The title compound (XXXII) was prepared according to the method described in Example 2 using the glycoside of formula (XIX, R1=R2=R3=H) as starting material. Yield: 75%, [α]D −13° (c 1, water). C18H22O45S10K10 Calculated: C, 12.95; H, 1.33; S, 19.20; K, 23.41. Found: C, 12.48; H, 1.62; S, 18.89; K, 22.71. NMR (D2O) δ: 1H, 5.57 (m, 2H, H-1″), 5.03 (m, 4H, H-3,4,1′), 4.77-4.87 (m, 4H, H-3′,3″), 4.50-4.55 (m, 4H, H-2′,2″), 4.40-4.50 (m, 6H, H-2,5,4″ and Ha-6″), 4.28-4.35 (m, 6H, H2-6′ and Hb-6″), 4.25 (m, 2H, H-4′), 4.10-4.21 (m, 6H, H-5′,5″ and Ha-1,6), 3.91 (m, 2H, Hb-1,6). 13C, 104.1 (C-1′), 97.5 (C-1″), 83.2 (C-3,4), 83.0 (C-2,5), 79.4 (C-3′), 78.9 (C-2′), 77.7 (C-3″), 76.5 (C-2″), 76.2 (C-4″), 76.1 (C-5′), 75.1 (C-4′), 72.7 (C-5″), 71.4 (C-1,6), 70.3 (C-6′), 69.0 (C-6″).
The starting material of formula (XIX, R1=R2=R3=H) can be synthesized for example by the following method:
To a stirred solution of 4.46 g (12 mmol) of 2,5-anhydro-3,4-di-O-benzoyl-D-mannitol (IV, R12=H; R13=Bz), obtained according to the method described in Step a) of Example 8, in 150 ml of dry dichloromethane 18 g of freshly heated molecular sieves (4 Å) was added and the mixture was stirred at room temperature for 30 min. Then 13 g (27 mmol) of phenyl-2,4,6-tri-O-acetyl-3-O-benzyl-1-thio-α-L-idopyranoside [Ch. Tabeur et al., Carbohydrate Res., 281 (1996) 253-276] was added.

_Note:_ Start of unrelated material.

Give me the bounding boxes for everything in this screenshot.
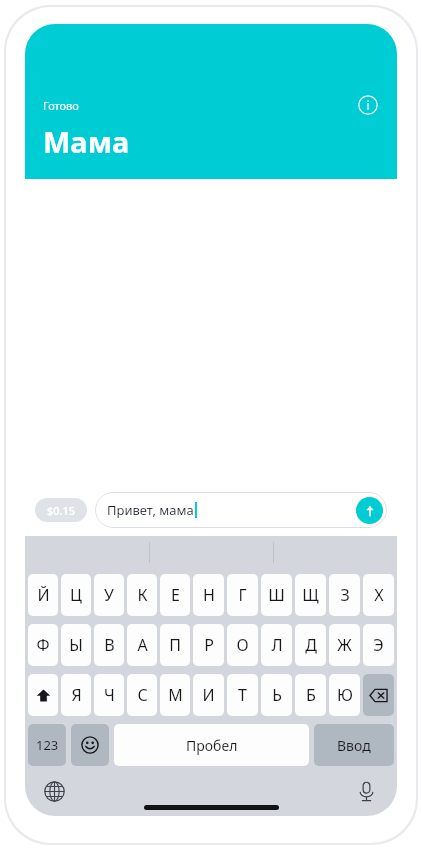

The reaction mixture was cooled to −40° C., 9 g (40 mmol) of NIS and 0.5 ml of TfOH were added and stirring was continued at −40° C. for 15 min. Thereafter 9 ml of triethylamine was added to the reaction mixture and the temperature was allowed to raise to room temperature. The mixture was filtered, the filtrate was washed with aqueous sodium thiosulfate solution, sodium bicarbonate solution and water, dried and concentrated. The residue was purified by column chromatography (solvent A) to yield 8.0 g (59%) of the title compound; Rf 0.35; [α]D −75° (c 1, CHCl3). According to NMR spectra the purity of the product was ˜60%, but it could be used in the next step without further purification.
To a solution of 8 g (7.1 mmol) of the product obtained in the previous Step a) in 80 ml of methanol 0.3 ml of 2 M sodium methoxide solution in methanol was added at room temperature. After 2 h sodium ions were removed by addition of cation exchange resin, the mixture was filtered and the filtrate was concentrated. The residue was dissolved in water and extracted with chloroform in order to remove methyl benzoate. After freeze-drying of the aqueous solution the residue was purified by column chromatography (solvent E) to yield 1.7 g (36%) of the title compound; Rf 0.45 (solvent E); [α]D −41° (c 1, water).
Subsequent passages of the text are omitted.